On n’a même pas envie de pitcher le film tant tout est superficiel et que la vision politique du monde que nourrit Coppola semble avoir été filtrée par Google news. Un peu de Taylor Swift par ici, « Make machin Great Again » pour illustrer le populisme (original), un tout petit peu de cancel culture et l’imagerie resucée d’émeutes… On imagine assez bien Coppola regarder les infos et prendre des notes sans avoir mis le nez dehors depuis dix ans. En résulte un film dont les sujets sont traités avec la même superficialité que l’esthétique adoptée. Car, oui, à part une ou deux séquences absolument grandioses de chaos – de gigantesques statues qui s’animent et s’écroulent ; des ombres de corps torturés projetées sur les murs lorsqu’une pluie de débris d’un satellite vient détruire la ville –, le film n’est même pas bien beau à regarder, rappelant le look des soaps mais sans aucun second degré. Le carton-pâte est souvent assumé mais l’image n’a pas l’air plus authentique ou cinématographique en décor naturel. Dès que MEGALOPOLIS lorgne vers la comédie – et parfois malgré lui –, il est totalement ringard. Dès qu’il se fait philosophique, c’est un pensum, recyclant des citations en latin, citant Marc Aurèle en Anglais et ressassant des questions de bac philo (« Qu’est-ce que l’être humain ? » « Qu’est-ce que le courage ? »). Voyez-nous lever les yeux au ciel devant cette boursouflure qui se donne des airs intelligents sans comprendre qu’elle est déjà larguée.

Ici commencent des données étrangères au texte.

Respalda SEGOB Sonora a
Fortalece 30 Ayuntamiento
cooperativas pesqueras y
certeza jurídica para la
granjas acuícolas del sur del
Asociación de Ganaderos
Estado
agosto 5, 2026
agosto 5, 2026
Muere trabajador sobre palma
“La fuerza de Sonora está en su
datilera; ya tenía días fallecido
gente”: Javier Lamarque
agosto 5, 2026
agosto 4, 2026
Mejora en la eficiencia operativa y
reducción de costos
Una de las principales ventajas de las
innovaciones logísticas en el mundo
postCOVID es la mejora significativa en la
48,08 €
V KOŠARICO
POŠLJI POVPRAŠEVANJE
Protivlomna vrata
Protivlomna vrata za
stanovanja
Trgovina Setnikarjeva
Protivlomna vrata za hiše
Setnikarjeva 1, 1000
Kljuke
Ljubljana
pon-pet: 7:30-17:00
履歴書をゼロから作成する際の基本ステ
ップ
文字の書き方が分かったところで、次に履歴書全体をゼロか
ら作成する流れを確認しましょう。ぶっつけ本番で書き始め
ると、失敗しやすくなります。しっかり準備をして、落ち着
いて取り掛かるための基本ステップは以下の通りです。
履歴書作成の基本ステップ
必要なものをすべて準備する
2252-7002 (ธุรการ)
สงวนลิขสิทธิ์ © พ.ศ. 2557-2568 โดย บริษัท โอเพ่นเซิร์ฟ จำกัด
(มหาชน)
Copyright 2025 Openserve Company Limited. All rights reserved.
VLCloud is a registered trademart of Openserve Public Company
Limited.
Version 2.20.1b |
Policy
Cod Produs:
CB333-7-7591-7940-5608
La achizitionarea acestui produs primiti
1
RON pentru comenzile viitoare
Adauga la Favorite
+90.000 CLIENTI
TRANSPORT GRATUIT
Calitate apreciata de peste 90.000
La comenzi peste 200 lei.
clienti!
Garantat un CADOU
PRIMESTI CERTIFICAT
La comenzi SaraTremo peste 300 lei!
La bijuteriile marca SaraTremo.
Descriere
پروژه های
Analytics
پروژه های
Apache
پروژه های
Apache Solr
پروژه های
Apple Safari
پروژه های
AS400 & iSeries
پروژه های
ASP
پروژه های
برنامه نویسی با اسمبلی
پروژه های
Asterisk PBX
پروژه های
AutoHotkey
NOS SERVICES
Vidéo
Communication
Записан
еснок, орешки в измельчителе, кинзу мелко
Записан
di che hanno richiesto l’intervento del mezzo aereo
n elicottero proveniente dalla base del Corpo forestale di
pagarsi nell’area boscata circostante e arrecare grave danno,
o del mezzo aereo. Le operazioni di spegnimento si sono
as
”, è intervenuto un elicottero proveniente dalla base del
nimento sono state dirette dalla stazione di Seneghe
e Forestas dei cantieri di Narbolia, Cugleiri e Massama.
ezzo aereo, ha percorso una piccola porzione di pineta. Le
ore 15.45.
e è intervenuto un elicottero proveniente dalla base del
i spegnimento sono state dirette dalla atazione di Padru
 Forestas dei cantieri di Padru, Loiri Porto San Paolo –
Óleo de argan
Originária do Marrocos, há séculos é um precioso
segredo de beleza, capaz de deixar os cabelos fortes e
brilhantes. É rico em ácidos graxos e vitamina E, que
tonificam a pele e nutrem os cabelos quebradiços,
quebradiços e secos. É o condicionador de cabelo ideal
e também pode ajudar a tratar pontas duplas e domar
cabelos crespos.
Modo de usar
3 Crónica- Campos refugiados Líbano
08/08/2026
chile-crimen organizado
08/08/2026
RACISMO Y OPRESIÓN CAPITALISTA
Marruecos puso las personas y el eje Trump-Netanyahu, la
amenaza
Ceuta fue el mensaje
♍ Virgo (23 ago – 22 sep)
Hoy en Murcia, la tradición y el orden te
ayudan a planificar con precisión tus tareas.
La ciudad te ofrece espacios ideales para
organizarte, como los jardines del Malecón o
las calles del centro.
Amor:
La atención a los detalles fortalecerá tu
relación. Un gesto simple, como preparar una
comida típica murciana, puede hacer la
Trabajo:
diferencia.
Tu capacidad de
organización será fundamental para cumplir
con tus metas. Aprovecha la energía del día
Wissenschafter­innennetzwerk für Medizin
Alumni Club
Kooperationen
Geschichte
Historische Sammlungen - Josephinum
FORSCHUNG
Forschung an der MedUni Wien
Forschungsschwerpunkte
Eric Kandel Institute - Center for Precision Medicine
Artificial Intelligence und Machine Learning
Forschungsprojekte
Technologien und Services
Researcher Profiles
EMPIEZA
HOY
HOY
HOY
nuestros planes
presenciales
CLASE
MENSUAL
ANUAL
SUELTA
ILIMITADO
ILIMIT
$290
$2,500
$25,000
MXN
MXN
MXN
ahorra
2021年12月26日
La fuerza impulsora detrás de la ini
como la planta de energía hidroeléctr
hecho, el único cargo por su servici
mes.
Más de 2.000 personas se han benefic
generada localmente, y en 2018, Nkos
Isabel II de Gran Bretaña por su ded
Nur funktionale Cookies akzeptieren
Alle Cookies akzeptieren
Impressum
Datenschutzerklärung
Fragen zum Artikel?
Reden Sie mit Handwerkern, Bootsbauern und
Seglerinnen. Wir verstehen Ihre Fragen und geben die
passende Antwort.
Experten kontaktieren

Dans cette galère, les acteurs font ce qu’ils peuvent. Pas facile de donner de la chair à des personnages créés sur des fondations branlantes : dans MEGALOPOLIS, il n’y a aucun world building digne de ce nom – cette matière appelée Megalon, dont le script se fait les gorges chaudes, on ne sait pas vraiment ce que c’est et pour tout avouer, on s’en fiche pas mal. Deux comédiens savent parfaitement dans quel film ils jouent : le neveu de Nicolas Cage, décalque de son oncle et donc parfaitement à sa place dans tout cet excès, et Shia LaBeouf qui, si on peut se permettre un instant de « séparer l’homme de l’artiste », nous manquait beaucoup – bien que son personnage perpétue le trope lassant du « méchant efféminé » et finit puni par deux flèches dans les fesses, n’en jetez plus. Les autres sont prisonniers d’une orgie de mégalomanie et de mauvais goût, d’un SOUTHLAND TALES sans acuité politique, d’un JUPITER ASCENDING sans génie. Mais encore une fois, après tout, c’est son argent.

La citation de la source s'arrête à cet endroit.